Jamie Alderman pushed her way past becoming another statistic. Even though she dropped out of high school, she took evening classes to earn her diploma. Now Jamie is a receptionist at her grandmother’s salon, and she and Ava live with her parents.The joys of the expanded family have been another surprise for the Aldermans.

“Ava is the reason we wake up in the morning,” says Grandma Alderman.

Reluctant grandparenting

But not all grandparents embrace the upheaval of teen pregnancy.

At 35, Tammy O. was launching her natural hair and skincare products line, planning her own wedding, moving into a new home in West Virginia, and looking forward to giving her 17-year-old daughter Maya siblings. Then Maya told her she was pregnant and due to give birth this December. It is a situation not unlike that of Governor Palin’s.

“I thought I would be an older woman, perhaps in her 60s. I would maybe have some gray, be retired,” says Tammy O., who requested that last names be withheld to maintain the family’s privacy.

Instead of being able to help her grandchildren by paying for their college education and offering her time to them, Tammy feels unprepared for this next step. She and her husband will help Maya, but will not assume the financial burden of their grandchild. Tammy suggests Maya get child support or government assistance. For the 35-year-old grandmother, her focus will remain on having a baby with her new husband.

“It took a while, but I came to the realization that I guess my daughter will affect my life some, but it doesn’t have to alter my life plan … When the baby comes, I want to be called ‘Mimi.’ I am not in a ‘Grandma’ mood.”

To embrace or to support at an arm’s length?

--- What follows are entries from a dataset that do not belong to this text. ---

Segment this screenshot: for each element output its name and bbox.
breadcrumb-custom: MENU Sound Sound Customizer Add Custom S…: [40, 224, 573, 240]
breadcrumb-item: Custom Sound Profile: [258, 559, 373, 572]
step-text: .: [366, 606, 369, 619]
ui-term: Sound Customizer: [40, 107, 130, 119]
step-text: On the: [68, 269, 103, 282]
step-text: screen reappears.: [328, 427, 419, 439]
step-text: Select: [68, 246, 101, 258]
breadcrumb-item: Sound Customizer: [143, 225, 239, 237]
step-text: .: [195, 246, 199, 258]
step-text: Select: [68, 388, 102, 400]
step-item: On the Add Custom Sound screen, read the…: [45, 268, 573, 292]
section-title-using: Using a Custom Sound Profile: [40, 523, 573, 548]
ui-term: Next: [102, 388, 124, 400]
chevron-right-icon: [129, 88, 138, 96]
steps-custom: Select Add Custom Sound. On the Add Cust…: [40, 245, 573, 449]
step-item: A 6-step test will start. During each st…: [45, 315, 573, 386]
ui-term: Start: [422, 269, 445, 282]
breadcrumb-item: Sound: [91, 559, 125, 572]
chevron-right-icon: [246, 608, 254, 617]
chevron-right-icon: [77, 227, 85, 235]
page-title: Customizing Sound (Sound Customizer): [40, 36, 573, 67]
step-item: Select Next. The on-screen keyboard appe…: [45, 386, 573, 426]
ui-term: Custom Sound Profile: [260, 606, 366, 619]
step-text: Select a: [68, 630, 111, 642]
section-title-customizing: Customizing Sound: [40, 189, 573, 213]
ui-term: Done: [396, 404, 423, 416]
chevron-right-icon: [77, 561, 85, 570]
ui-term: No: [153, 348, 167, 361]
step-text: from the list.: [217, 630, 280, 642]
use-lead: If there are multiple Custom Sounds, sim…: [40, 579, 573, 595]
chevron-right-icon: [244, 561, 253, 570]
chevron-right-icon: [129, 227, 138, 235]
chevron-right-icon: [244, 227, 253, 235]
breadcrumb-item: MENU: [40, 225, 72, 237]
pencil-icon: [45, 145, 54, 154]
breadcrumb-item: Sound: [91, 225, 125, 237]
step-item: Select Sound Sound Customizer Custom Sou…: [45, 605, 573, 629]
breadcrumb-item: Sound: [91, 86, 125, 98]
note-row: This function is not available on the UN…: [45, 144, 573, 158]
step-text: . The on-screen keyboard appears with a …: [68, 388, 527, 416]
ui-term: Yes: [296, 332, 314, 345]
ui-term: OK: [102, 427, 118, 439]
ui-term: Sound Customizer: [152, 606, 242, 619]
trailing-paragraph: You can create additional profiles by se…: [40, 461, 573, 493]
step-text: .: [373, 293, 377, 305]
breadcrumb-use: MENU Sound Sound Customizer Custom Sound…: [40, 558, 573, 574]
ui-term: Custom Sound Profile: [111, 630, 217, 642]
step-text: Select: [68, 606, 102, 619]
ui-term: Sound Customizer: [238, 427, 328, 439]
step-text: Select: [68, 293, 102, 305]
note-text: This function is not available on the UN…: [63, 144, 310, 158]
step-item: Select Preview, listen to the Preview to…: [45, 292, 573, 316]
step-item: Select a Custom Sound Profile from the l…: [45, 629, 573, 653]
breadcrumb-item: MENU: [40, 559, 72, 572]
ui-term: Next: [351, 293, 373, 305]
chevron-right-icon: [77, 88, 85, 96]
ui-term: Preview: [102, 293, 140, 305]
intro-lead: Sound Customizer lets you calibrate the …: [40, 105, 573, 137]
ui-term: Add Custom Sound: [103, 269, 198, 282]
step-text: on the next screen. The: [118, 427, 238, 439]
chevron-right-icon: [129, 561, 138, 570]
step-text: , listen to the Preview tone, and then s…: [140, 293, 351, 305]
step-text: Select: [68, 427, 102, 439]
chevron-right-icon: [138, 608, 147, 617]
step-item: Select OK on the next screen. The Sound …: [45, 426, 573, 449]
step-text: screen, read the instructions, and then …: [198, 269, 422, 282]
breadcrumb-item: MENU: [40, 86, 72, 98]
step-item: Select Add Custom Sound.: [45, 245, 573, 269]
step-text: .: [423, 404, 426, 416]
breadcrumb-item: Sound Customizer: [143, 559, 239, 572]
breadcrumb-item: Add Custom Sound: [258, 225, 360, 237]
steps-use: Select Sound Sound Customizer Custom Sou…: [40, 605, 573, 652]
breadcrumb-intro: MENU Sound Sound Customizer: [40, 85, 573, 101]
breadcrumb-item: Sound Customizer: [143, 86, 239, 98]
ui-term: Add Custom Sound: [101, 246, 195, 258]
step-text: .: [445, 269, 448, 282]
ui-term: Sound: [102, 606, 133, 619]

Either way, family experts say that teen pregnancy is not going away.

“In an ideal world, children are born into a family where they are welcomed with open arms by two loving parents who are fully prepared to take on the responsibilty for their care,” says Susan Stiffelman, a family therapist and Grandparents.com advice columnist . “This leaves room for the grandparents to wholeheartedly embrace the arrival of their new grandchild without concern about being in both the parent or grandparent role, either emotionally or financially.”

Adds Stiffelman: “But when the ideal isn’t happening, the village around this newborn baby — whomever that may be — needs to rally and come together as best they can.”